- _WHAT YOU NEED TO DO_
Reproduce the lines below verbatim. Pictures are to be omitted.

#### TASK DATA ####

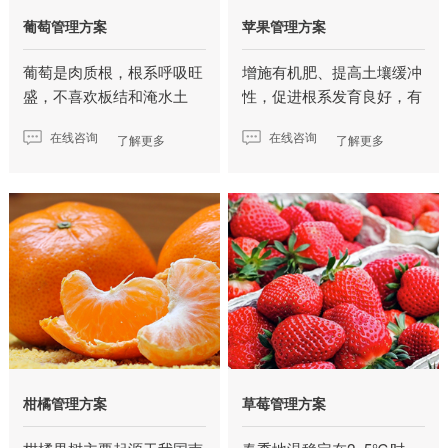
葡萄管理方案
苹果管理方案
葡萄是肉质根，根系呼吸旺
增施有机肥、提高土壤缓冲
盛，不喜欢板结和淹水土
性，促进根系发育良好，有
壤…
机…
在线咨询
在线咨询
了解更多
了解更多
柑橘管理方案
草莓管理方案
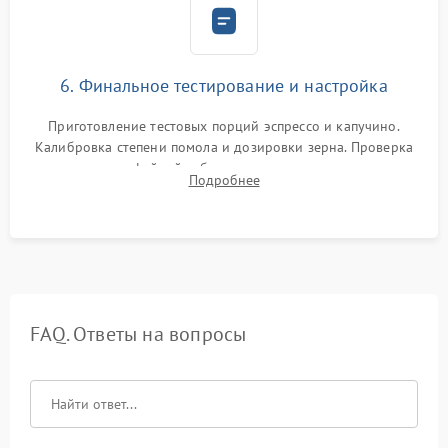
6. Финальное тестирование и настройка
Приготовление тестовых порций эспрессо и капучино.
Калибровка степени помола и дозировки зерна. Проверка
плотности кофейной таблетки, температуры напитка и
Подробнее
качества молочной пены. Контроль отсутствия посторонних
шумов и протечек.
FAQ. Ответы на вопросы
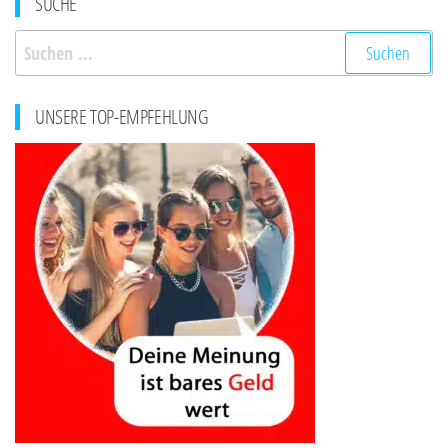
SUCHE
Suchen
nach:
UNSERE TOP-EMPFEHLUNG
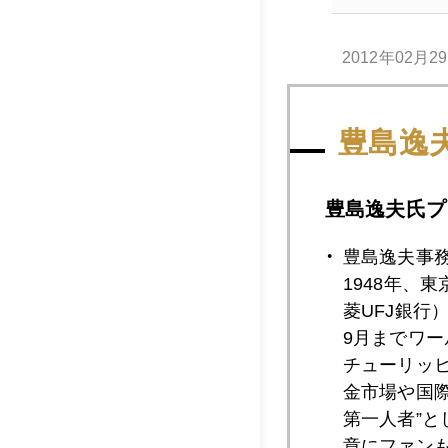
2012年02月2
豊島逸
2012年02月2
豊島逸夫氏プ
2012年02月2
豊島逸夫事
1948年、
菱UFJ銀行
2012年02月2
9月までワ
チューリッ
金市場や国
2012年02月2
第一人者”
章にファン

####

- _RESPONSE AREA_
葡萄管理方案
苹果管理方案
葡萄是肉质根，根系呼吸旺
增施有机肥、提高土壤缓冲
盛，不喜欢板结和淹水土
性，促进根系发育良好，有
壤…
机…
在线咨询
在线咨询
了解更多
了解更多
柑橘管理方案
草莓管理方案
6. Финальное тестирование и настройка
Приготовление тестовых порций эспрессо и капучино.
Калибровка степени помола и дозировки зерна. Проверка
плотности кофейной таблетки, температуры напитка и
Подробнее
качества молочной пены. Контроль отсутствия посторонних
шумов и протечек.
FAQ. Ответы на вопросы
SUCHE
Suchen
nach:
UNSERE TOP-EMPFEHLUNG
2012年02月2
豊島逸
2012年02月2
豊島逸夫氏プ
2012年02月2
豊島逸夫事
1948年、
菱UFJ銀行
2012年02月2
9月までワ
チューリッ
金市場や国
2012年02月2
第一人者”
章にファン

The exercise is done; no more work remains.